Se o sistema de transferência sem tarifas foi visto em um primeiro momento com desconfiança pelos bancos, o sucesso do Pix tem unido a autoridade monetária e o setor financeiro na ampliação das aplicações do sistema, que completou dois anos no mês passado. Há 536,9 milhões de chaves cadastradas para 140 milhões de usuários. As novas funções devem atrair ainda mais interesse, diz Ângelo Duarte, chefe do Departamento de Competição e de Estrutura do Mercado Financeiro (Decem) do Banco Central (BC):
— Em 2023 e 2024, o foco será sobre o desenvolvimento de novas funcionalidades para incrementar a segurança do Pix e um novo produto, o Pix Automático, que aumentará a eficiência e democratizará o acesso de pessoas e empresas ao débito automático.
O sistema de transferências instantâneas do BC termina 2022 com mais um recorde: superou pela primeira vez a marca de cem milhões de operações — que somaram R$ 60 bilhões — em um único dia na terça-feira, quando empresas pagaram a segunda parcela do décimo terceiro.
Sucesso financeiro em 2022, Pix terá novas funcionalidades a partir de 2023, como pagamento de contas em débito automático — Foto: Editoria de Arte |
O BC estima que mais de 60 milhões de pessoas sem acesso a transferências bancárias via TED passaram a usar o Pix nestes dois anos.
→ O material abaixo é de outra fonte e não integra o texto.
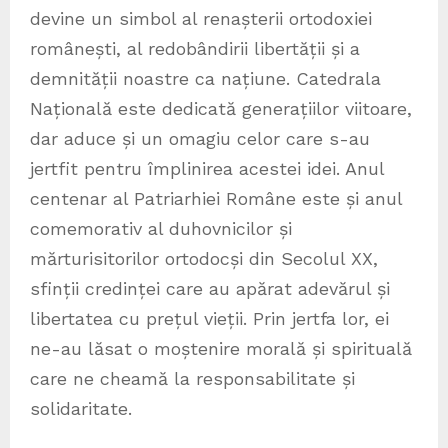
devine un simbol al renașterii ortodoxiei
românești, al redobândirii libertății și a
demnității noastre ca națiune. Catedrala
Națională este dedicată generațiilor viitoare,
dar aduce și un omagiu celor care s-au
jertfit pentru împlinirea acestei idei. Anul
centenar al Patriarhiei Române este și anul
comemorativ al duhovnicilor și
mărturisitorilor ortodocși din Secolul XX,
sfinții credinței care au apărat adevărul și
libertatea cu prețul vieții. Prin jertfa lor, ei
ne-au lăsat o moștenire morală și spirituală
care ne cheamă la responsabilitate și
solidaritate.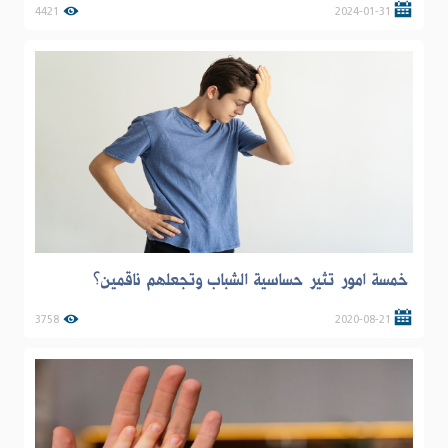
4421
2024-01-31
خمسة امور تثير حساسية الشباب وتجعلهم ناقمين؟
3758
2020-08-21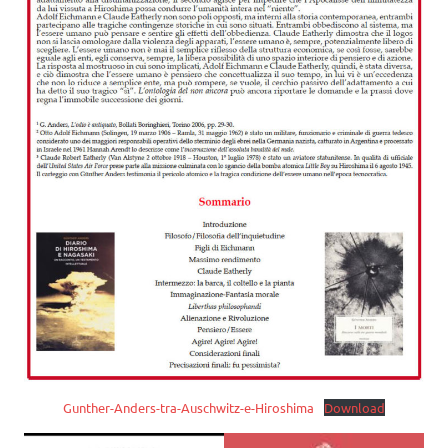
Gunther-Anders-tra-Auschwitz-e-Hiroshima
Download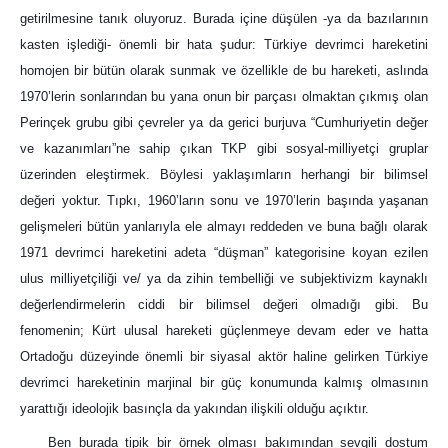
getirilmesine tanık oluyoruz. Burada içine düşülen -ya da bazılarının
kasten işlediği- önemli bir hata şudur: Türkiye devrimci hareketini
homojen bir bütün olarak sunmak ve özellikle de bu hareketi, aslında
1970’lerin sonlarından bu yana onun bir parçası olmaktan çıkmış olan
Perinçek grubu gibi çevreler ya da gerici burjuva “Cumhuriyetin değer
ve kazanımları”ne sahip çıkan TKP gibi sosyal-milliyetçi gruplar
üzerinden eleştirmek. Böylesi yaklaşımların herhangi bir bilimsel
değeri yoktur. Tıpkı, 1960’ların sonu ve 1970’lerin başında yaşanan
gelişmeleri bütün yanlarıyla ele almayı reddeden ve buna bağlı olarak
1971 devrimci hareketini adeta “düşman” kategorisine koyan ezilen
ulus milliyetçiliği ve/ ya da zihin tembelliği ve subjektivizm kaynaklı
değerlendirmelerin ciddi bir bilimsel değeri olmadığı gibi. Bu
fenomenin; Kürt ulusal hareketi güçlenmeye devam eder ve hatta
Ortadoğu düzeyinde önemli bir siyasal aktör haline gelirken Türkiye
devrimci hareketinin marjinal bir güç konumunda kalmış olmasının
yarattığı ideolojik basınçla da yakından ilişkili olduğu açıktır.
Ben burada tipik bir örnek olması bakımından sevgili dostum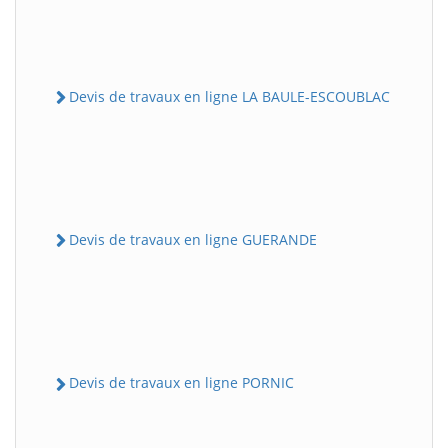
Devis de travaux en ligne LA BAULE-ESCOUBLAC
Devis de travaux en ligne GUERANDE
Devis de travaux en ligne PORNIC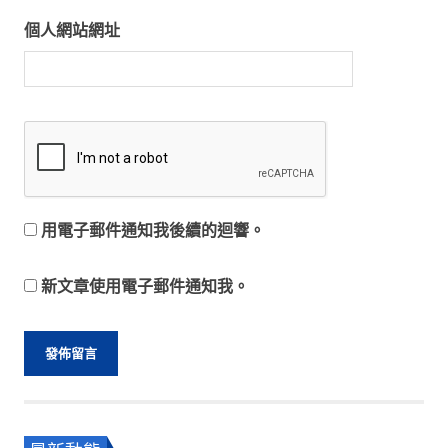
個人網站網址
用電子郵件通知我後續的迴響。
新文章使用電子郵件通知我。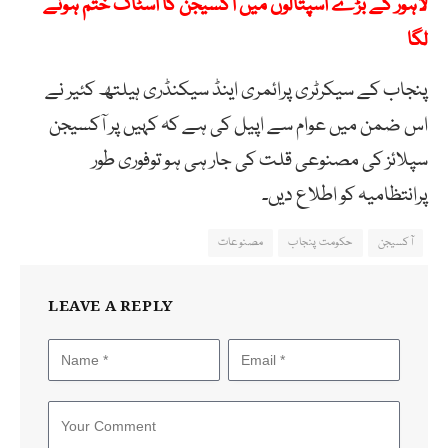
لاہور کے بڑے اسپتالوں میں آکسیجن کا اسٹاک ختم ہونے
لگا
پنجاب کے سیکرٹری پرائمری اینڈ سیکنڈری ہیلتھ کئیر نے
اس ضمن میں عوام سے اپیل کی ہے کہ کہیں پر آکسیجن
سپلائز ‏کی مصنوعی قلت کی جار ہی ہو توفوری طور
پرانتظامیہ کو اطلاع دیں۔
آکسیجن
حکومت پنجاب
مصنوعات
LEAVE A REPLY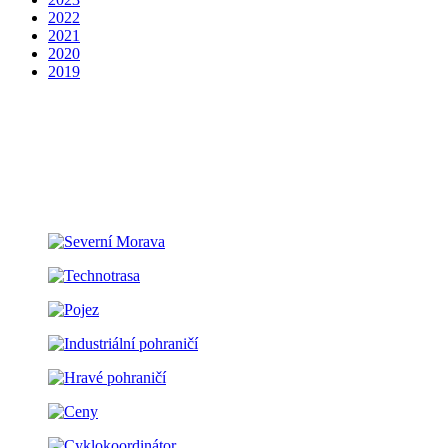
2022
2021
2020
2019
Estudo da consultoria ACI Worldwide, citado pelo BC, indica que o sistema gerou, em 2021, economia de US$ 5,7 bilhões (quase R$ 30 bilhões) para empresas e consumidores. Com novas aplicações, a cifra deve chegar a US$ 37,9 bilhões (R$ 195,7 bilhões) até 2026.
Atualmente, o Pix já pode ser usado para pagar boletos ou substitui-los, com as funções QR Code ou “Copia e Cola”. O Pix Automático permitirá que os usuários usem a ferramenta para programar pagamentos recorrentes, como os de contas de luz, água, telefone e internet, assim como se faz hoje com a conta corrente.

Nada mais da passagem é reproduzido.